Watchdog: npower ads did not mislead

watchdogEon-owned Powergen has been dealt another blow in its continuing battle with rival energy provider npower after having a complaint against npower rejected by the Advertising Standards Authority (ASA).

Last month RWE-owned npower admitted its latest campaign was a “copycat” of Eon’s push to promote its Go Green energy product (MW August 9). At the time Kevin Peake, npower head of customer marketing, described the ad as “a bit of fun”, but Powergen thought otherwise.

Powergen complained to the ASA that the npower ads, which like its own Winds of Change strategy created by TBWA/London, featured people blowing in the wind, were imitating its own ad strategy. The CAP code states that: “No marketing communication should so closely resemble any other that it misleads, is likely to mislead or causes confusion” and that “marketers making comparisons with identifiable competitors and/or their products should not present products as imitations or replicas of products bearing a protected trade mark or trade name”.

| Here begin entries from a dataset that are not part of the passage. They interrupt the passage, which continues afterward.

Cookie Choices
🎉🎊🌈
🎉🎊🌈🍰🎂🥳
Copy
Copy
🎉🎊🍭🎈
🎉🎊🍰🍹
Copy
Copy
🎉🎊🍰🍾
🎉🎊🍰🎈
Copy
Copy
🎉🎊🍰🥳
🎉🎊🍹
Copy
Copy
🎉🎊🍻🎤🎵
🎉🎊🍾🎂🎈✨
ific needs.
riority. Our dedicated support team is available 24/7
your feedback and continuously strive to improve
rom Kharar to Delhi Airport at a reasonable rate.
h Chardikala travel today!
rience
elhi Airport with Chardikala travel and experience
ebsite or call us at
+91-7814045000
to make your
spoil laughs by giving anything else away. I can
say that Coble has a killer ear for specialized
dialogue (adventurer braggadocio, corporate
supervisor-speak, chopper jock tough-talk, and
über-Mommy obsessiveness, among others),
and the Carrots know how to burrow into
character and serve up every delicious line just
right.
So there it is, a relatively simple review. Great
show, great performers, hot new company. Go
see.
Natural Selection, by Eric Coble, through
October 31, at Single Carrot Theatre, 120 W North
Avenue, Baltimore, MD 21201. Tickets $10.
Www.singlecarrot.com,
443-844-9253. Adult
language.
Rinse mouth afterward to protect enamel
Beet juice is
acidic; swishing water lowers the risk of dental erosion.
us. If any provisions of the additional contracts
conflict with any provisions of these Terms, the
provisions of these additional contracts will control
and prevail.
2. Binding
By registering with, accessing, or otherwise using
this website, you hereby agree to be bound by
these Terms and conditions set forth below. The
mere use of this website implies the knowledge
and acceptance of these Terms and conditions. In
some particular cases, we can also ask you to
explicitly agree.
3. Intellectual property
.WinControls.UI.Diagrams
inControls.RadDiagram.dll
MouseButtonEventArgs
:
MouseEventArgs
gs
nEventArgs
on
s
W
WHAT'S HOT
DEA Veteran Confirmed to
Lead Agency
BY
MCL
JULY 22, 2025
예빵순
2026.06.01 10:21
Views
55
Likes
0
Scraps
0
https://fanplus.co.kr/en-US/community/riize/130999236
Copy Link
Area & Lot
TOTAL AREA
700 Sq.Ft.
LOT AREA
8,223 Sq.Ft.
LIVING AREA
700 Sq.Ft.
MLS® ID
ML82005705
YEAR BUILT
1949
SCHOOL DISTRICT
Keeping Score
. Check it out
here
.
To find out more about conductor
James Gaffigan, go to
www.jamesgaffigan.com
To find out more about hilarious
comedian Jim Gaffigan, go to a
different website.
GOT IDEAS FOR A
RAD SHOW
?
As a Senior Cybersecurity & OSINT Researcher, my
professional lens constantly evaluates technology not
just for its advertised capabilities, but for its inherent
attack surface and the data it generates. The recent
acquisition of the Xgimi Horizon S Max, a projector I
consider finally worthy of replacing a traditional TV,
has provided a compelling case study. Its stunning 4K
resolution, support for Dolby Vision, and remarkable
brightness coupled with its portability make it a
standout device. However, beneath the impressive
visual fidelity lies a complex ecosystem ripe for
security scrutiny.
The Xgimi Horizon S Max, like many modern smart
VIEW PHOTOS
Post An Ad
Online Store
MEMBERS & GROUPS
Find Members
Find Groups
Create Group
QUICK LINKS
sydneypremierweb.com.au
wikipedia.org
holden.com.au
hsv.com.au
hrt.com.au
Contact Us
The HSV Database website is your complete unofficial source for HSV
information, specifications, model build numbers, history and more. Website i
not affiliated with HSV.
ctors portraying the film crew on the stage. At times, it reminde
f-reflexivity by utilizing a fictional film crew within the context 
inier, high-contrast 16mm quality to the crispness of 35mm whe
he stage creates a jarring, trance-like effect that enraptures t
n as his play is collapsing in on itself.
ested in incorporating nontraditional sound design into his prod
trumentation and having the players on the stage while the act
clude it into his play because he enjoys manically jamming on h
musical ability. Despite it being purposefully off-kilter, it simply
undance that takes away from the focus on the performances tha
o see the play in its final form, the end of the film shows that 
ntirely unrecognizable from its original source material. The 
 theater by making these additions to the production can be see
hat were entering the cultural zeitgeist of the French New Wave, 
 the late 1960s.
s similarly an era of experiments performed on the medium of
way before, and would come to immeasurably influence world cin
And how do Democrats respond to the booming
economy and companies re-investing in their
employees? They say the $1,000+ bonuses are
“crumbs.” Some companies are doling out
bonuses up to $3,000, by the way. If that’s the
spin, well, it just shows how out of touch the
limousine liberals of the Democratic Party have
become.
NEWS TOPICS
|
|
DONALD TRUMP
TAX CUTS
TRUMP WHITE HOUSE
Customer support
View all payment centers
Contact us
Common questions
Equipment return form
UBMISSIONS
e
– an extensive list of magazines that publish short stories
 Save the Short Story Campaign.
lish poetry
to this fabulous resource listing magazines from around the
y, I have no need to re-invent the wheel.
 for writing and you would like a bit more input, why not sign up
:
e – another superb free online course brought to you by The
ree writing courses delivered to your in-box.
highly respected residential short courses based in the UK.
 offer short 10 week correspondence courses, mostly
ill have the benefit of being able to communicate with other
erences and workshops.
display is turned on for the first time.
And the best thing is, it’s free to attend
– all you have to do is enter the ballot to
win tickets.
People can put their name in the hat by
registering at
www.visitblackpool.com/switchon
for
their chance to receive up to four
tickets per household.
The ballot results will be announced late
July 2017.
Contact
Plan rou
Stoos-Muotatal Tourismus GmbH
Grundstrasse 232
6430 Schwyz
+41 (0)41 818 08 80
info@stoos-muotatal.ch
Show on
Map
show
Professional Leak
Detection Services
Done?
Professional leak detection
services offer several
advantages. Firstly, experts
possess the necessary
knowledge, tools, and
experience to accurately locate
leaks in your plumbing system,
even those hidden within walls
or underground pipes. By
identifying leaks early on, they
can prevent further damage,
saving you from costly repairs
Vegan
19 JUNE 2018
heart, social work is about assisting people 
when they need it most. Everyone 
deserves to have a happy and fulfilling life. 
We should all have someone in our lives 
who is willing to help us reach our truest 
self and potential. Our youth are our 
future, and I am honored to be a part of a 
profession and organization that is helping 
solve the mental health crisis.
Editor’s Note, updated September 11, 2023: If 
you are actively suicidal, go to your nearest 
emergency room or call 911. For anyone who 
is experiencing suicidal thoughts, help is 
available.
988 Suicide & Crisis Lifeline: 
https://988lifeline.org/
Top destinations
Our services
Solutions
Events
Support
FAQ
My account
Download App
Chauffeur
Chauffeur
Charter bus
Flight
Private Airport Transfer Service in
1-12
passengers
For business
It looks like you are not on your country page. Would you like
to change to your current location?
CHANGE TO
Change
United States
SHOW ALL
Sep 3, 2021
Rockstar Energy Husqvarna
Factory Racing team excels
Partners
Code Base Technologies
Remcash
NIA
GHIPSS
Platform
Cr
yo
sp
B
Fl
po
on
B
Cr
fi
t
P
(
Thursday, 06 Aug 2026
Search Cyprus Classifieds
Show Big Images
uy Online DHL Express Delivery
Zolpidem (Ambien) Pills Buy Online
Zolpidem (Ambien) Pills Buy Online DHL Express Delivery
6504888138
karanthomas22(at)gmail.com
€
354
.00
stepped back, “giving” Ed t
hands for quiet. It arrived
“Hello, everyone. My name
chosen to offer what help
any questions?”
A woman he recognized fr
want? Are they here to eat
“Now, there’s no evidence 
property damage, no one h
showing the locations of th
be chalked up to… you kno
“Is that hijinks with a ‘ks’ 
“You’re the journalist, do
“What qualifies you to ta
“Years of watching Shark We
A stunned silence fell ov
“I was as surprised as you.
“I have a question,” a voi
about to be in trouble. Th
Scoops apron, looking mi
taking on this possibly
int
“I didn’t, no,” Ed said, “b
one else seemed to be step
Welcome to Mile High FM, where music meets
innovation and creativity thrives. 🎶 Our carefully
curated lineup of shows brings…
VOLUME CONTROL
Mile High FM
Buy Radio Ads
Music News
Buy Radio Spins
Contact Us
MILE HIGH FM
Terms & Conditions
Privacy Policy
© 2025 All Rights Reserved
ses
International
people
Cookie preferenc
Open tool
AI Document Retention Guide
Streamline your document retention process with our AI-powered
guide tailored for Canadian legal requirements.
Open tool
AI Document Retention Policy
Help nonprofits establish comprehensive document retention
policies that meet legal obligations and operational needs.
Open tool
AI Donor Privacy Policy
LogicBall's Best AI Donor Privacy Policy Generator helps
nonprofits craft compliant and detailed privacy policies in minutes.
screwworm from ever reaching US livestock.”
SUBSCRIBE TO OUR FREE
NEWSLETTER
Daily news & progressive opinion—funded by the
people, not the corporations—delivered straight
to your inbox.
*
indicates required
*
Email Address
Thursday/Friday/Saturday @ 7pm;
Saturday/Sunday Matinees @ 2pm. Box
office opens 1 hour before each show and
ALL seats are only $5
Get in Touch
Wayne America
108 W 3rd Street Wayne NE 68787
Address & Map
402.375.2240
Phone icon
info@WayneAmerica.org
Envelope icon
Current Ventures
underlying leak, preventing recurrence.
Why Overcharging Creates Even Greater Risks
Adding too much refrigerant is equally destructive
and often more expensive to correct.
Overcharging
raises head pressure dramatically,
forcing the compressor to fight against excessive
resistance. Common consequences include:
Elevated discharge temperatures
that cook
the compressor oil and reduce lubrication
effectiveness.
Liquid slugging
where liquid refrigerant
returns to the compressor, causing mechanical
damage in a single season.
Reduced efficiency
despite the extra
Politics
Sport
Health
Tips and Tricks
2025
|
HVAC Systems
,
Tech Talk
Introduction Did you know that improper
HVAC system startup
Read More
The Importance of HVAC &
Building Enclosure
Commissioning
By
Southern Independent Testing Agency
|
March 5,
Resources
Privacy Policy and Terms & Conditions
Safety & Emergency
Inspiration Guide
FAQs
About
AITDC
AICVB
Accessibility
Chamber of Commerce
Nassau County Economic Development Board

But a spokesman for the ASA says that while the regulatory body was sympathetic to Powergen’s complaint, it decided not to investigate as the npower ad did not create any “artificial advantage” for the RWE brand and that “similarity is no breach” of the code. He adds that customers are very aware of the competitive nature of the energy market and thus were unlikely to have been confused by the creative.

Both the npower and Powergen ads promote their green energy tariffs and both use wind generation to convey their message. In an ad campaign for npower’s juice several years ago, the company used images of a woman’s hair and a dog’s ears blowing in the wind, among other wind-inspired imagery.